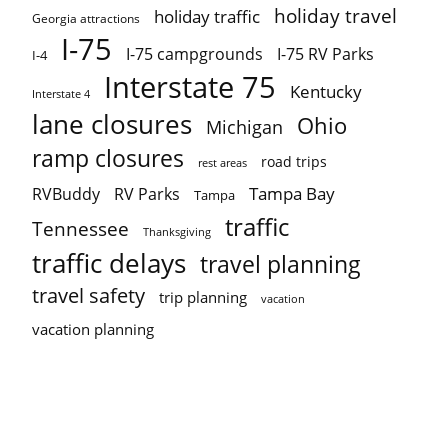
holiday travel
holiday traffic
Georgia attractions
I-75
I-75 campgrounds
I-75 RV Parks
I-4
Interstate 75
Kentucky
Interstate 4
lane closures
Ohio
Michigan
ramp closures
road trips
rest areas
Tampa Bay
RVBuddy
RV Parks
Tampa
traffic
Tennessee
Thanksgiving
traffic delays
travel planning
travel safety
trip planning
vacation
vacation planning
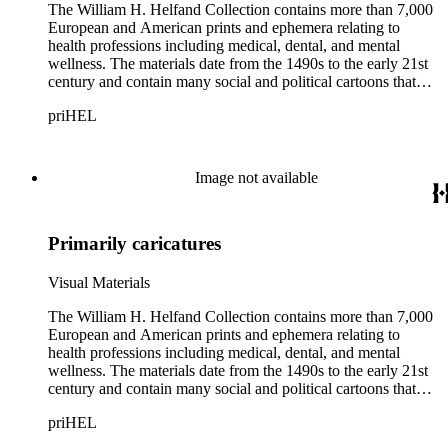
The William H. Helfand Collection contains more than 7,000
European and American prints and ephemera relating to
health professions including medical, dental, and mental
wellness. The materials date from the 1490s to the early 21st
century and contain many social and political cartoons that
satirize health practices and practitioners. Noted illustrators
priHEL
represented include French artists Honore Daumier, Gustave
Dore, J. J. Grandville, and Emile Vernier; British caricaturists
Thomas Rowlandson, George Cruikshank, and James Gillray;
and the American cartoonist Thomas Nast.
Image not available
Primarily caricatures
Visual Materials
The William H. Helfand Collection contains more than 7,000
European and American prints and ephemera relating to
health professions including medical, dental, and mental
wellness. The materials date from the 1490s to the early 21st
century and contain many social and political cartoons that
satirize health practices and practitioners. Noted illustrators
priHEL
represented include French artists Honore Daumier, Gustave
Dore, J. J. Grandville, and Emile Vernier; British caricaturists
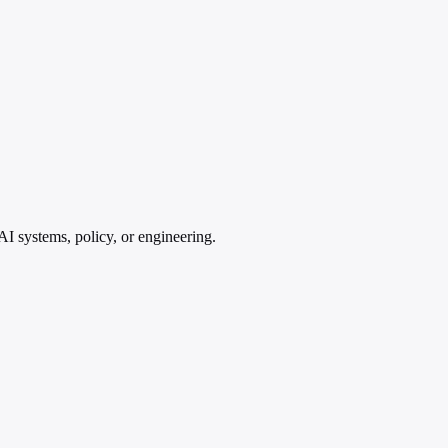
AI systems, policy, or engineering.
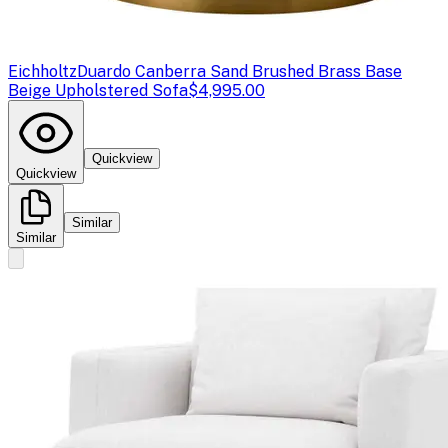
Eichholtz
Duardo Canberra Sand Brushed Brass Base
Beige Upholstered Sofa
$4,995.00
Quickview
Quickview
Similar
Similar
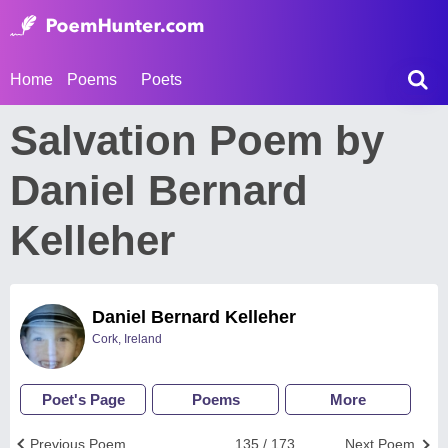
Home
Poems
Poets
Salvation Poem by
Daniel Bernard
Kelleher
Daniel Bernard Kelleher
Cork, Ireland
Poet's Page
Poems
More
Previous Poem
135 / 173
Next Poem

☆ ☆ ☆

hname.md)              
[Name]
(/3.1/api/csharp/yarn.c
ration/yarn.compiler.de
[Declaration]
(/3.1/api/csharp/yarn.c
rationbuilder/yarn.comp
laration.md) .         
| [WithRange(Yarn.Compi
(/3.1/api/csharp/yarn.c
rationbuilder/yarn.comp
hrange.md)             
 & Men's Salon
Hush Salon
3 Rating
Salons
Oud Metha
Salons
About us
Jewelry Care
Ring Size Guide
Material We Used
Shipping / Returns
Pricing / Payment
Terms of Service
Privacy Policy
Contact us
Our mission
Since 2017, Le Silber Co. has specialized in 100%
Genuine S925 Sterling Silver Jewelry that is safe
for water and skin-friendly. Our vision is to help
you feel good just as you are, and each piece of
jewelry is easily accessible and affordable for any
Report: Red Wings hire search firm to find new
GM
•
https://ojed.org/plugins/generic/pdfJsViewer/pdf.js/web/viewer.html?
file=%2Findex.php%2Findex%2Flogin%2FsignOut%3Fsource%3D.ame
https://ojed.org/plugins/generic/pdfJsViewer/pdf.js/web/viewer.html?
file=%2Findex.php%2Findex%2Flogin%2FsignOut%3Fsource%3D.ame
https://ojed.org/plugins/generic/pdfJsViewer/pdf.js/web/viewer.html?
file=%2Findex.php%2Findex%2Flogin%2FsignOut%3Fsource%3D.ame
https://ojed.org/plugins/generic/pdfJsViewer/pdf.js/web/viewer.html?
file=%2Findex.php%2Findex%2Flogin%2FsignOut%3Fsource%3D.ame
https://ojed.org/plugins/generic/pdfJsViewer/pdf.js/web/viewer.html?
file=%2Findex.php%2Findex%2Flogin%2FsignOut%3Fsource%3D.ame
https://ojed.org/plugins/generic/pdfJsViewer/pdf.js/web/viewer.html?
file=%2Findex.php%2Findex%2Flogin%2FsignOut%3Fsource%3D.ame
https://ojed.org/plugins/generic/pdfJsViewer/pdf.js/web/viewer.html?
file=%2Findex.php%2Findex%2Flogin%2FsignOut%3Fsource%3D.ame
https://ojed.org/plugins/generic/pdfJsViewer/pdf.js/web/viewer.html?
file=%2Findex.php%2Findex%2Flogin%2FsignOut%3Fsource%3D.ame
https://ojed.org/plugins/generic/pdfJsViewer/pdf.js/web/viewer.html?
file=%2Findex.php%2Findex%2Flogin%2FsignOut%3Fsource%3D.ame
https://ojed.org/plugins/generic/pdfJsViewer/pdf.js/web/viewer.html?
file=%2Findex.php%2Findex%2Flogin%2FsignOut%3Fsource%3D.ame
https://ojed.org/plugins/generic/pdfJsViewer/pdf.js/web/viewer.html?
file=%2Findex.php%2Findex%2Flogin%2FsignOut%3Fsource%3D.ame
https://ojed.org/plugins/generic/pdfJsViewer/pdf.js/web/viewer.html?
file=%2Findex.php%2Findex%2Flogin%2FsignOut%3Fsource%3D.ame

☆ ☆ ☆

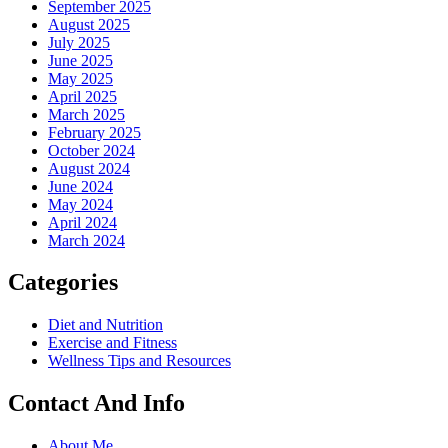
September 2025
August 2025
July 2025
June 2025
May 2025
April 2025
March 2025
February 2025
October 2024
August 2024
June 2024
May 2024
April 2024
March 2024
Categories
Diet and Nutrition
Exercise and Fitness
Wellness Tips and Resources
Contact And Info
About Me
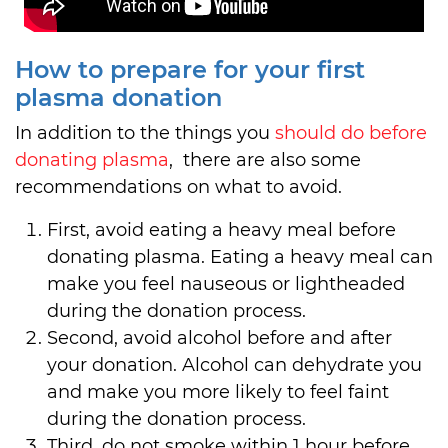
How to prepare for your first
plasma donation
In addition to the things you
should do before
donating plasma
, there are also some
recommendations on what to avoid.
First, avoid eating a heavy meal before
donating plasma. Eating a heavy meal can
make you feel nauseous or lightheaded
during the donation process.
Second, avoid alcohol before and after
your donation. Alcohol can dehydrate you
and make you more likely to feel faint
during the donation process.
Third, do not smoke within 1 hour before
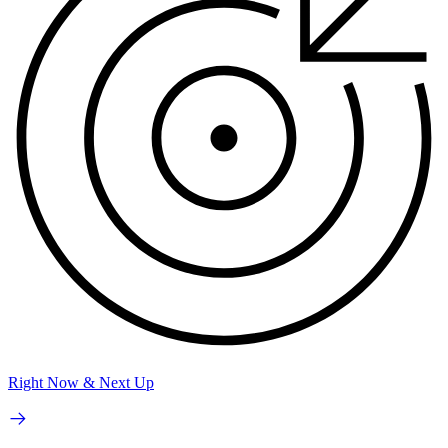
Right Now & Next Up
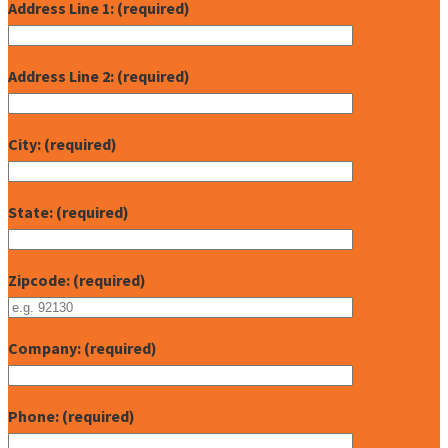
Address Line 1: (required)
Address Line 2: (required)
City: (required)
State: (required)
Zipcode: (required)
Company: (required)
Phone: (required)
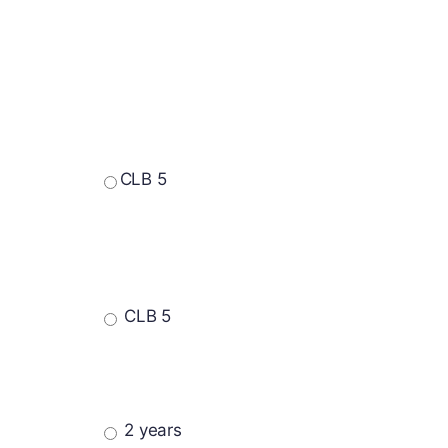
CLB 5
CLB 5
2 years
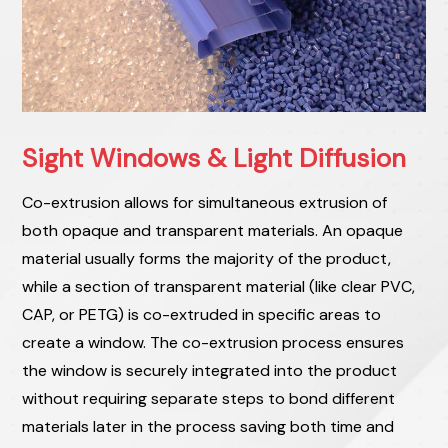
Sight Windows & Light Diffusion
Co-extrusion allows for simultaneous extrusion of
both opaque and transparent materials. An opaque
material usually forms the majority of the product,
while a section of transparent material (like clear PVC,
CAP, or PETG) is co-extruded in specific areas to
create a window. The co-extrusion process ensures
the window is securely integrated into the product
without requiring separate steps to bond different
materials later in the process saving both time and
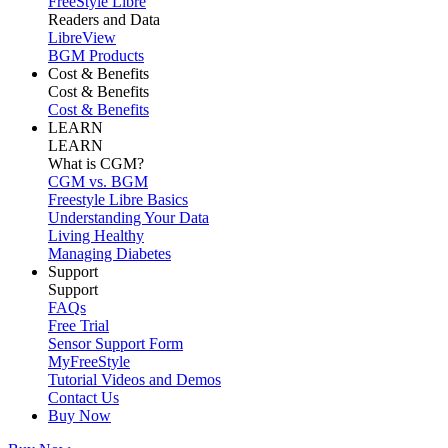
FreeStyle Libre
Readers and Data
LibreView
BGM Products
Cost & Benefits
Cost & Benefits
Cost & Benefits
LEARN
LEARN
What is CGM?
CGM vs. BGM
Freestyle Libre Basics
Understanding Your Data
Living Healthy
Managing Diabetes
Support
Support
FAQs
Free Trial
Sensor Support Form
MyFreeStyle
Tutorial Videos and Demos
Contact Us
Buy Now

☆ ☆ ☆

_What is being asked:_ Looking back over the data above, restate word for word the lines that begin at the line with "make you feel nauseous or lightheaded" and end at the line with "Third, do not smoke within 1 hour before", inclusive.

_Answer space:_
make you feel nauseous or lightheaded
during the donation process.
Second, avoid alcohol before and after
your donation. Alcohol can dehydrate you
and make you more likely to feel faint
during the donation process.
Third, do not smoke within 1 hour before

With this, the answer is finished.